Ted Stevens Anchorage International Airport (IATA: ANC, ICAO: PANC, FAA LID: ANC) is a major airport in the U.S. state of Alaska located 4 nautical miles (7.4 km) southwest of downtown Anchorage. Constructed in 1951 as Anchorage International Airport, it was renamed by the Alaska Legislature to honor former long-standing U.S. Senator Ted Stevens. It is Alaska Airlines' third-largest hub, after Portland. It is also a major cargo hub and, as of 2010, ranks as the fifth busiest airport in the world by cargo traffic, after Hong Kong, Memphis, Shanghai, and Seoul.
Anchorage was a common stopover for passengers flying to East Asia from the 1960s to the 1980s because Chinese and Soviet airspace were off-limits and because the first generation of jets and widebody airliners did not have the range to fly nonstop across the Pacific Ocean. Some passenger aircraft still stop at Anchorage on flights between Asia and the eastern United States. On September 1, 1983, one of these flights, Korean Air Lines Flight 007 was shot down by a Soviet pilot who had mistaken it for a spy plane, after unintentionally violating Soviet airspace. Cargo carriers, which benefit from short route segments, continue to use Anchorage frequently.

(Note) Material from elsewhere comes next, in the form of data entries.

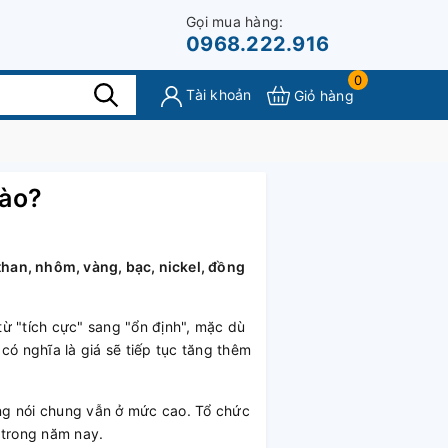
Gọi mua hàng:
0968.222.916
0
Tài khoản
Giỏ hàng
nào?
than, nhôm, vàng, bạc, nickel, đồng
từ "tích cực" sang "ổn định", mặc dù
có nghĩa là giá sẽ tiếp tục tăng thêm
áng nói chung vẫn ở mức cao. Tổ chức
 trong năm nay.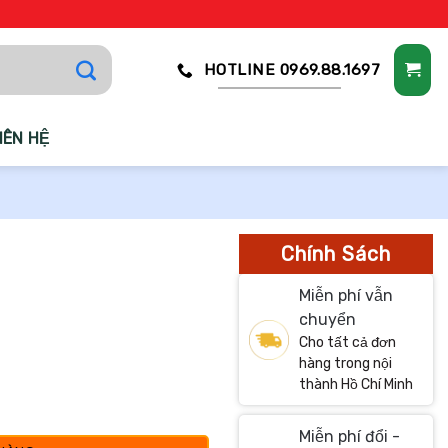
HOTLINE 0969.88.1697
IÊN HỆ
Chính Sách
Miễn phí vẫn
chuyển
Cho tất cả đơn
hàng trong nội
thành Hồ Chí Minh
Miễn phí đổi -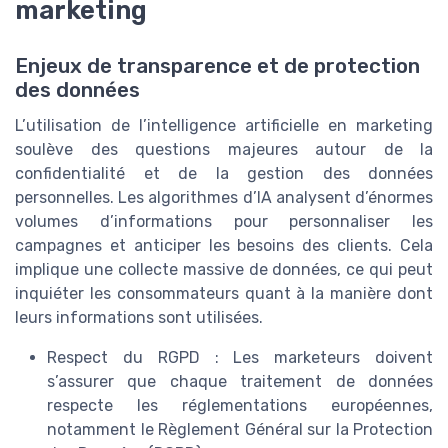
marketing
Enjeux de transparence et de protection
des données
L’utilisation de l’intelligence artificielle en marketing
soulève des questions majeures autour de la
confidentialité et de la gestion des données
personnelles. Les algorithmes d’IA analysent d’énormes
volumes d’informations pour personnaliser les
campagnes et anticiper les besoins des clients. Cela
implique une collecte massive de données, ce qui peut
inquiéter les consommateurs quant à la manière dont
leurs informations sont utilisées.
Respect du RGPD : Les marketeurs doivent
s’assurer que chaque traitement de données
respecte les réglementations européennes,
notamment le Règlement Général sur la Protection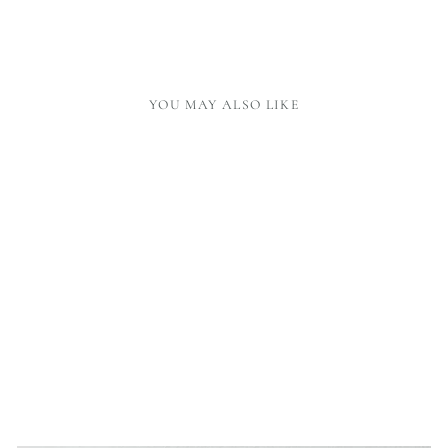
YOU MAY ALSO LIKE
BRASS BOOK STAND
79,00 €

Ted Stevens Anchorage International Airport's passenger traffic has hovered around the five million mark for the last 10 years, apart from in 2002 when the airport suffered a 13% drop in traffic. Fairbanks and Juneau are the next busiest airports though neither managed more than half a million passengers last year. Anchorage traffic peaks in June, July and August when passenger numbers are twice as high as between October and April.